Appendix C — Types of Errors

C.1 Hypothesis tests

When we analyze a dataset, we often formulate a claim and want to determine whether the data provide sufficient evidence to support it. The typical process is:

  1. Formulate a null hypothesis \(H_0\) and an alternative hypothesis \(H_a\), which are mutually exclusive and collectively exhaustive.
  2. Compute a test statistic \(T\) from the data.

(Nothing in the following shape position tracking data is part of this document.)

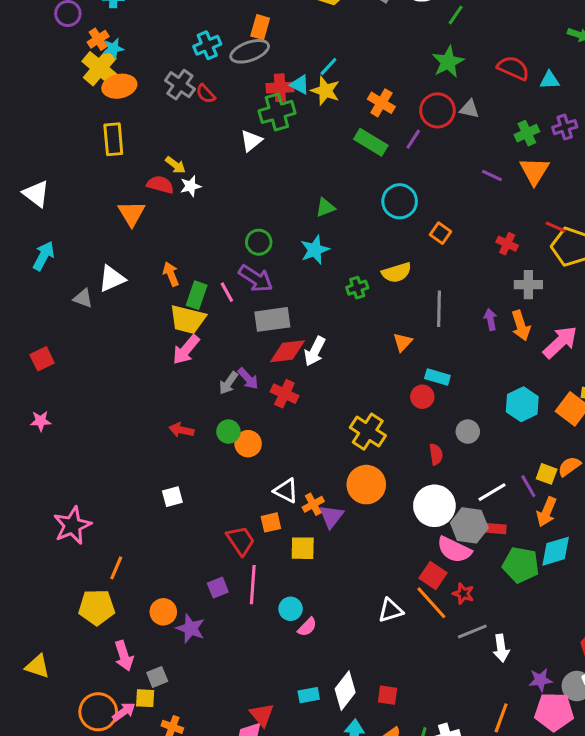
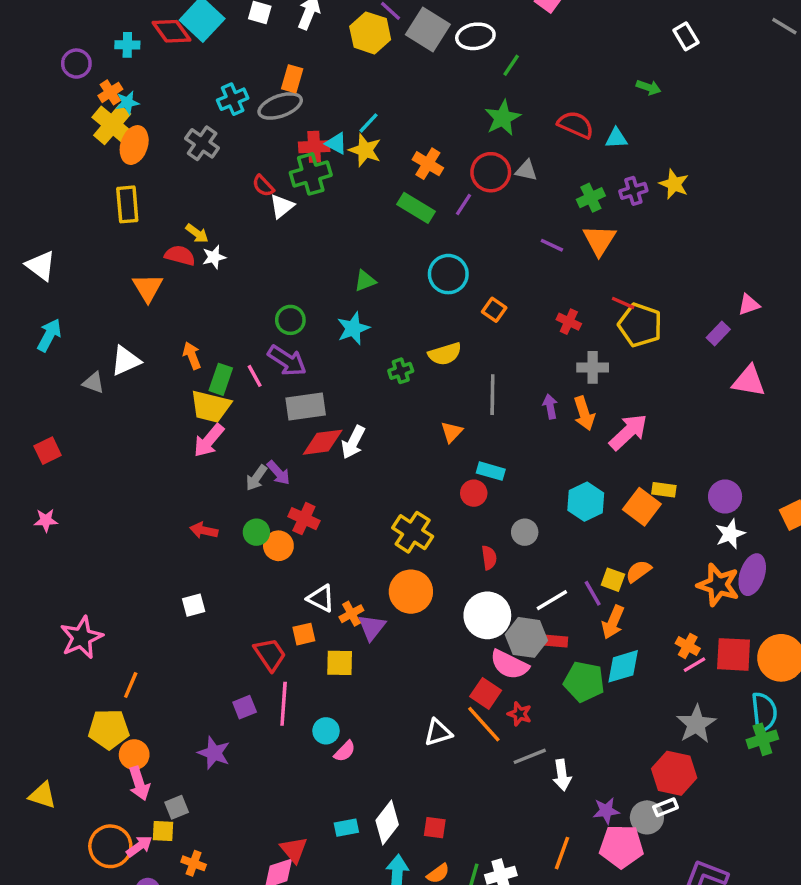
orange ellipse: (119, 86) -> (134, 145), turned -60
red semicircle: (206, 94) -> (263, 186), moved
red cross: (284, 394) -> (304, 519), moved
orange circle: (163, 612) -> (134, 755), moved

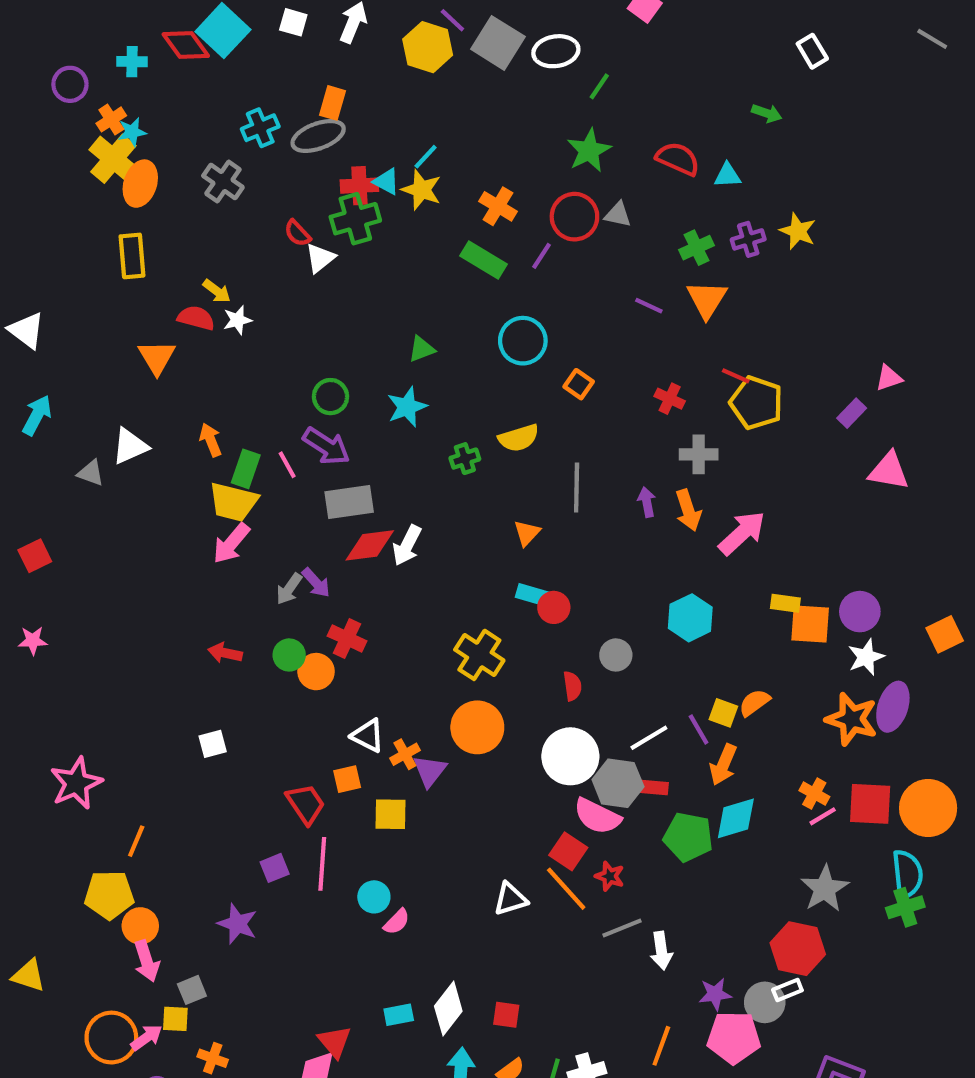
cyan rectangle: (491, 471) -> (533, 595), moved
orange square: (642, 507) -> (810, 624), moved, turned -33

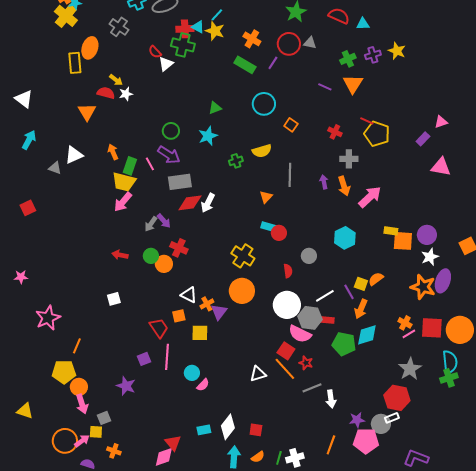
orange ellipse: (140, 184) -> (90, 48), moved
green cross: (355, 219) -> (183, 45), turned 30
pink star: (33, 641) -> (21, 277), moved

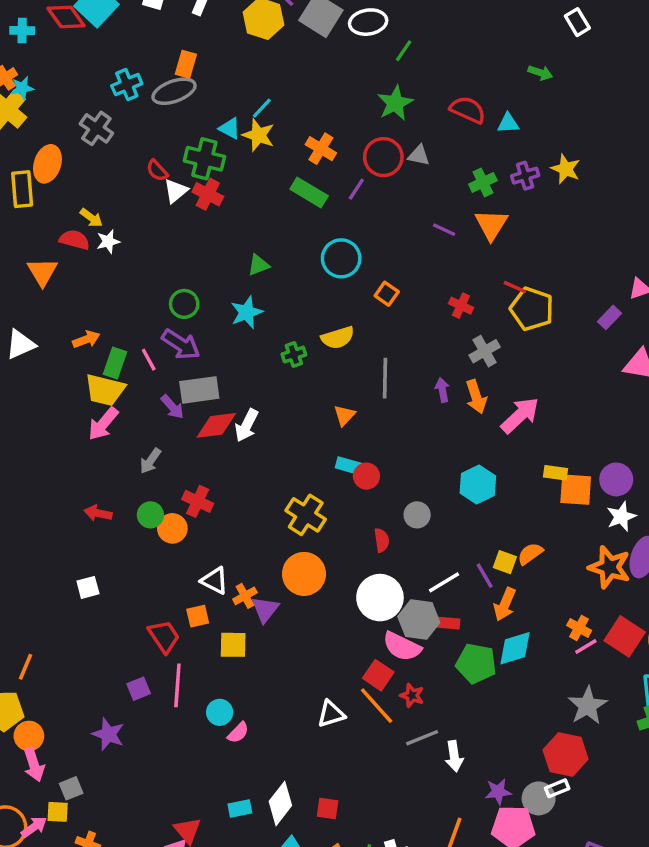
red cross: (185, 29) -> (208, 194), moved, turned 30
orange arrow: (113, 152) -> (86, 339), turned 91
gray cross: (349, 159) -> (485, 351), turned -30
purple arrow: (164, 221) -> (172, 407), moved
red square: (432, 328) -> (625, 636), turned 30

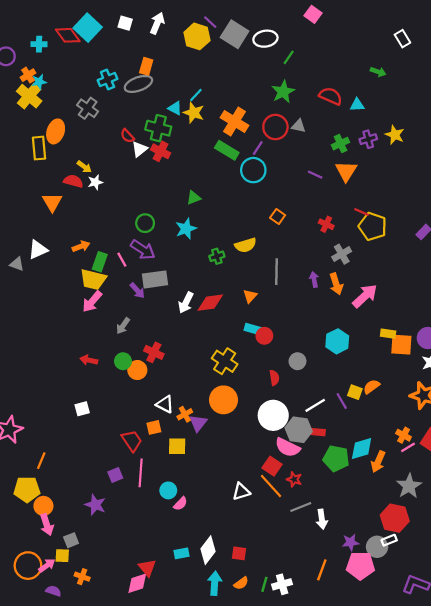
orange cross: (321, 149) -> (235, 122), size x1.4
cyan circle: (341, 258) -> (253, 170), moved
red diamond: (216, 425) -> (210, 303), moved
orange arrow: (505, 604) -> (378, 462), moved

Typically, values of \(T\) that are unlikely under \(H_0\) provide evidence against \(H_0\).
  3. Choose a cutoff (critical value) \(c\) based on a pre-specified significance level \(\alpha\), and reject \(H_0\) if \(T\) falls in the rejection region (for example, if \(T>c\) in a right-tailed test).
  4. Alternatively, consider the sampling distribution of \(T\) under \(H_0\) with cdf \(F\). Then deciding whether \(T>c\) is equivalent to checking whether \(1-F(T)<\alpha\). The quantity \(1-F(T)\) represents the probability of observing a value of \(T\) at least as extreme as the observed one (for a right-tailed test).

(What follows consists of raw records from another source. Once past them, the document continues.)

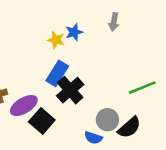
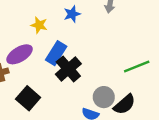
yellow star: (56, 40) -> (39, 25), moved
purple ellipse: (24, 106) -> (20, 54), moved
black square: (42, 121) -> (28, 98), moved

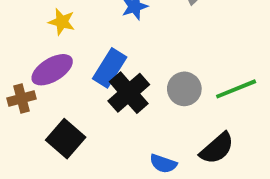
yellow star: (39, 25) -> (62, 22), moved
gray circle: (104, 97) -> (184, 89), moved

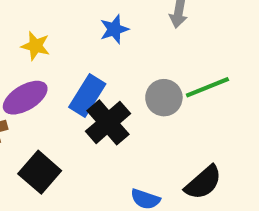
gray circle: (184, 89) -> (164, 98), moved
green line: (236, 89) -> (207, 87), moved

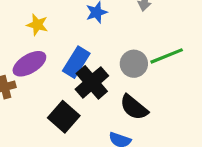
black square: (40, 172) -> (64, 117), moved
black semicircle: (203, 183) -> (134, 107), moved, turned 80

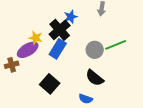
yellow star: (37, 25) -> (36, 38), moved
black cross: (92, 82) -> (60, 30), moved

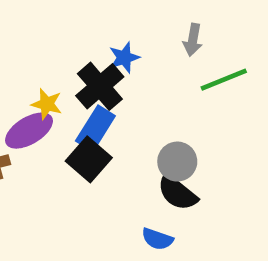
green line: (116, 45) -> (224, 80), moved
gray circle: (95, 50) -> (177, 162), moved
black square: (50, 84) -> (89, 159), moved

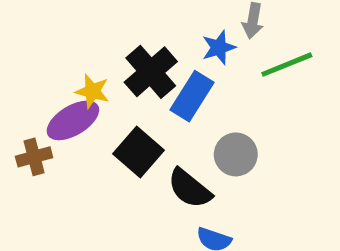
blue star: (124, 58) -> (219, 48), moved
blue rectangle: (95, 128) -> (192, 96), moved
black semicircle: (177, 193) -> (190, 188), moved

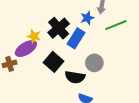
black semicircle: (190, 188) -> (75, 77), turned -30

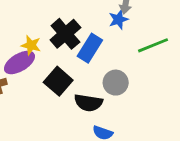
blue star: (87, 18) -> (119, 19), moved
green line: (116, 25) -> (153, 45), moved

Note that the rejection region depends on the setting. For example, we may reject \(H_0\) when \(T>c\) (right-tailed test), when \(T<c\) (left-tailed test), or when \(|T|>c\) (two-tailed test). However, once the rule is expressed in terms of the p-value, the decision criterion becomes unified: we reject \(H_0\) whenever \(p<\alpha\). This is why statisticians developed the p-value approach.

Definition C.1 (p-value) The probability, assuming \(H_0\) is true, of observing a test statistic at least as extreme as the one observed is called p-value. \[ p=\Pr(\text{data or more extreme}\mid H_0). \] Assume the test statistic \(T\) has a cdf \(F\), and assume the cut off of determining “extremeness” is \(t_{\alpha}\), then \[ p=\Pr(\text{data or more extreme}\mid H_0)=\Pr(t\geq t_{\alpha}\mid H_0)=1-F(t_\alpha). \]

Theorem C.1 For a continuous hypothesis test, if we reject \(H_0\) whenever \(p \le \alpha\), then

\[ P(p \le \alpha \mid H_0)=\alpha. \]

Hence the test has Type I error probability exactly \(\alpha\).

Click for proof.

Proof C.1 (Proof). \[ \begin{split} \Pr(\text{Type I error})&=\Pr(\text{reject } H_0\mid H_0\text{ is true})=\Pr(p\leq \alpha\mid H_0)\\ &=\Pr(1-F(c_{\alpha})\leq \alpha\mid H_0)=\Pr(F(c_{\alpha})\geq 1-\alpha\mid H_0)\\ &=1-\Pr(F(c_{\alpha})\leq 1-\alpha\mid H_0)\\ &=1-(1-\alpha)=\alpha. \end{split} \]

Here we use Probability Integral Transform Theorem.

Theorem C.2 (Probability Integral Transform Theorem) If \(X\) is continous, and assume its cdf is \(F_X\), then \[ U=F(X)\sim \distunif(0,1). \]

C.2 Errors

We already mentioned Type I error a few times in the previous section. Here we give a more systematic discussion.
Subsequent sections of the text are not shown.